The paper mentions that it provides practical guidance to design the neural network, including the network size, smoothness level and so on. Though it is a theoretical work, some empirical results would significantly demonstrate the usefulness of the paper. I would recommend authors run some simulations to show how the theoretical results guide the design of neural networks. For example, under what scenarios, the errors are optimally controlled?

The theoretical results are interesting. Can the authors highlight the difficulties and summarize the new ways of proof if there are? This could be a huge contribution to the statistical learning community. I didn't see the challenges from my end and all seem to be standard.

问题

What is p_data on Line 122?

Authors need to check all the parenthetical and narrative citations throughout the whole paper. Many were mis-used. For example, Line 316 should be parenthetical citation.

Definition of neural network class is already given in Tang and Yang, 2024 (AISTATS). Authors need to reference it or directly call it from the citation.

In remark 1, can authors discuss the case when alpha_X>1? What does this mean to the minimax rate?

In Remark 2, can the authors clarify why D_Y need to satisfy this condition to have the first term dominate the second one?

Rong Tang and Yun Yang. Adaptivity of diffusion models to manifold structures. 27th International Conference on Artificial Intelligence and Statistics, 2024.

评论

Point 1: simulation and practical guidance.

Reply: Thank you for your valuable suggestions. We have included a simulation in our paper, which can be found in Appendix A of the supplementary material. Please see our global comment for more details.

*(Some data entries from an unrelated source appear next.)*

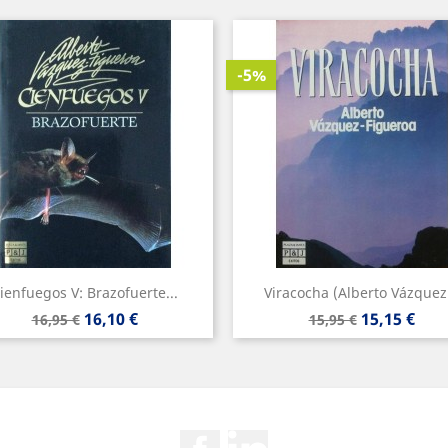
-5%
ienfuegos V: Brazofuerte...
Viracocha (Alberto Vázquez.
Precio
Precio
Precio
Precio
16,10 €
15,15 €
16,95 €
15,95 €
base
base
Facebook
Rss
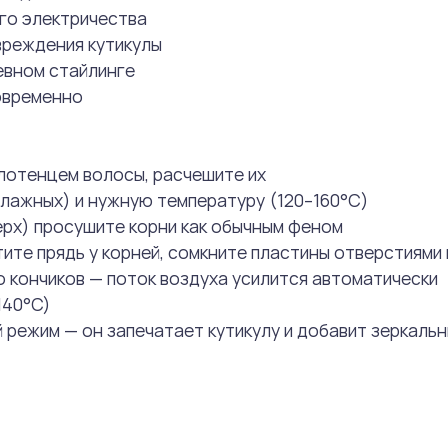
го электричества
вреждения кутикулы
евном стайлинге
овременно
лотенцем волосы, расчешите их
влажных) и нужную температуру (120–160°C)
рх) просушите корни как обычным феном
ите прядь у корней, сомкните пластины отверстиями 
 кончиков — поток воздуха усилится автоматически
140°C)
режим — он запечатает кутикулу и добавит зеркальн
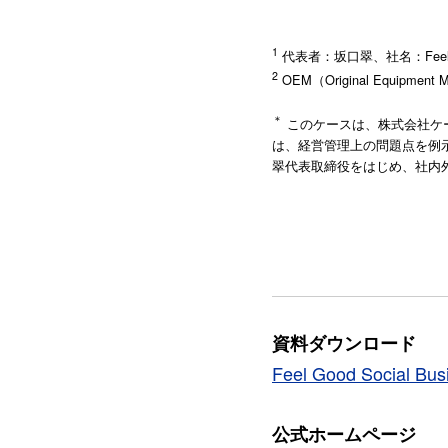
1
代表者：坂口翠、社名：Feel G
2
OEM（Original Equi
＊
このケースは、株式会社ケ
は、経営管理上の問題点を例示するの
翠代表取締役をはじめ、社内
資料ダウンロード
Feel Good Social
公式ホームページ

Point 2: Technical difficulties.

Reply: One main technical challenge in extending the analysis from the unconditional case to the conditional case is developing new analytical approaches to bound the approximation error of the conditional score function using neural networks due to the inclusion of the extra covariate variable XMXX\in\mathcal M_X. In particular, as we assume the support of YX=xY|X=x to be a general, unknown nonlinear submanifold MYX=x\mathcal M_{Y|X=x} dependent on the covariate value X=xX=x, the task of handling unknown supports for the conditional distributions requires us to deal with infinitely many unknown and nonlinear submanifolds MYX=x\mathcal M_{Y|X=x} with xMXx\in \mathcal{M}_X. This poses a significant technical challenge that we tackle in our work. In particular, we need to partition the joint space M\mathcal{M} of (X,Y)(X,Y) into small pieces with varying resolution levels in XX and YY, tailored to times tt: the resolution level in YY should decrease with increasing tt, reflecting the diminished importance of finer details in YY due to noise injection over time; while the resolution level in XX should increase with tt, emphasizing the growing significance of the global dependence on XX as finer details in YY are smoothed out.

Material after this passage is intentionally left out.